Si le climat d’après pluie semble laisser une fraîcheur apaisante, celle-ci n’arrivera pas à tranquilliser l’inquiétude grandissante de cet homme : « Si Ruashi Mining décide de poursuivre le filon, ce quartier n’existera plus et nous ne savons pas où nous allons aller », confia-t-il. « Le filon vient jusqu’ici, on peut dire que l’on est sur ses carrés miniers », a-t-il poursuivi.
« La crainte ternit les espoirs »
Dans ce quartier, Gilbert Kalonji n’est pas le seul à craindre une délocalisation de cette entreprise, dont les habitants estiment que les investissements miniers n’ont pas profité à la communauté locale. Reagan Mobali ya Mbongo (un pseudonyme), explique que la poursuite continue de la chaîne des minerais fait planer le risque de délocalisation que la population n’est pas prête à accepter.
« Là, si l’entreprise veut poursuivre le filon, elle cherchera à nous délocaliser, alors qu’elle n’a encore rien fait pour nous. Parce que le filon vient vers ici, partout ici », fait-il savoir avant de s’interroger : « Bon, au cas où elle mettait ce plan en exécution, où est-ce que nous allons partir ? Regardez comment est construite ma maison, si elle nous achète, où est-ce que je vais aller construire encore ? ».
Interrogé par Mines.cd sur cette question, Moïse Kabamba le Président du comité local de développement, reste persuadé que la population va tenter de s’opposer à cette probable délocalisation, si le processus d’indemnisation n’est pas respecté. D’après lui, les habitants ont peur de perdre leurs droits de propriété étant donné que la délocalisation, dans la plupart des cas, ne se fait pas selon les normes établies par la loi.
« Je me rappelle qu’un jour, un habitant voulait construire une fosse-septique. Il s’est retrouvé devant des minerais de bonne qualité. Si l’on apprend qu’il y a des matières ici, on va venir nous délocaliser, alors cet habitant a rapidement couvert cette fosse », a raconté le Président du CLD. « La population craint de perdre leur propriété. Moi, je n’ai jamais connu une indemnisation sans problème. Avec ça, la population pourra tenter de s’opposer à cette probable délocalisation », a-t-il indiqué.
« Une question lointaine »
Dans un entretien à Mines.cd, Elie, Coordonnateur des organisations de la société civile dans le secteur minier et environnemental, a révélé qu’une délocalisation avait déjà eu lieu dans ce quartier, mais les délocalisés ne sont jamais partis. D’après lui, l’échec de cette délocalisation était dû au fait que la loi n’avait pas été suivie correctement.

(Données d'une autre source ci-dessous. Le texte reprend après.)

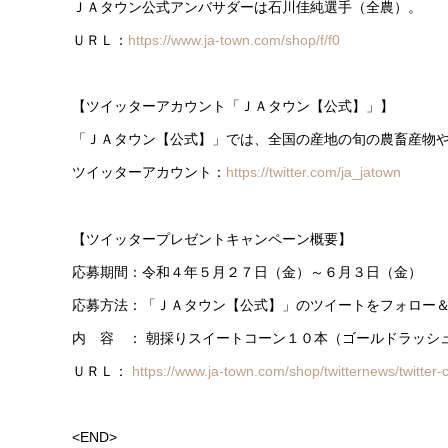
ＪＡタウン公式アンバサダーは石川佳純選手（全農）。
ＵＲＬ：
https://www.ja-town.com/shop/f/f0
【ツイッターアカウント「ＪＡタウン【公式】」】
「ＪＡタウン【公式】」では、全国の産地の旬の農畜産物
ツイッターアカウント：
https://twitter.com/ja_jatown
【ツイッタープレゼントキャンペーン概要】
応募期間：令和４年５月２７日（金）～６月３日（金）
応募方法：「ＪＡタウン【公式】」のツイートをフォロー
内 容 ： 朝採りスイートコーン１０本（ゴールドラッシ
ＵＲＬ：
https://www.ja-town.com/shop/twitternews/twitte
<END>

« La question de Ruashi est une question qui date, avance-t-il. Le Code minier prévoit une délocalisation, si l’on trouve des minerais dans un endroit sur un carré minier de quelqu’un». Pour le Coordonnateur, « ce n’est pas un problème grave. Si Ruashi Mining va continuer à poursuivre le filon, elle doit procéder à délocaliser ces gens-là selon les normes et, pour cela, elle peut se faire accompagner de la société civile pour que la délocalisation se passe dans de bonnes conditions ».

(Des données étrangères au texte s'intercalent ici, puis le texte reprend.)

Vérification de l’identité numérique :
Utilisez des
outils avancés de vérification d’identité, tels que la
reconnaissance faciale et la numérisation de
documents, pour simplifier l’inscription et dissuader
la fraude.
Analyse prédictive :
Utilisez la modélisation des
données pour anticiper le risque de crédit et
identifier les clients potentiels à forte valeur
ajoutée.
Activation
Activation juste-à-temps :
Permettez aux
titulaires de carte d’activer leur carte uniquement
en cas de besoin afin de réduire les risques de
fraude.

La société civile dans le secteur minier et environnemental veut rassurer la population en appelant au respect des procédures mises en place dans le nouveau Code minier, si la délocalisation devait se faire dans ce quartier. De l’autre côté, les habitants accusent l’entreprise minière d’être à la base d’impacts environnementaux notamment la pollution des eaux.
Dans un passé récent, des organisations non gouvernementales avaient déjà épinglé les violations des droits humains dans l’exploitation minière de Ruashi Mining. Parmi ces violations, elles citent entre autres le droit à un environnement sain, le droit à la propriété, à l’eau et bien d’autres.
Malgré plusieurs relances, le chef de quartier de Kalukulu II n’a pas donné suite aux sollicitations de Mines.cd pour des commentaires. Tous nos efforts pour entrer en contact avec l’entreprise minière n’ont pas non plus abouti.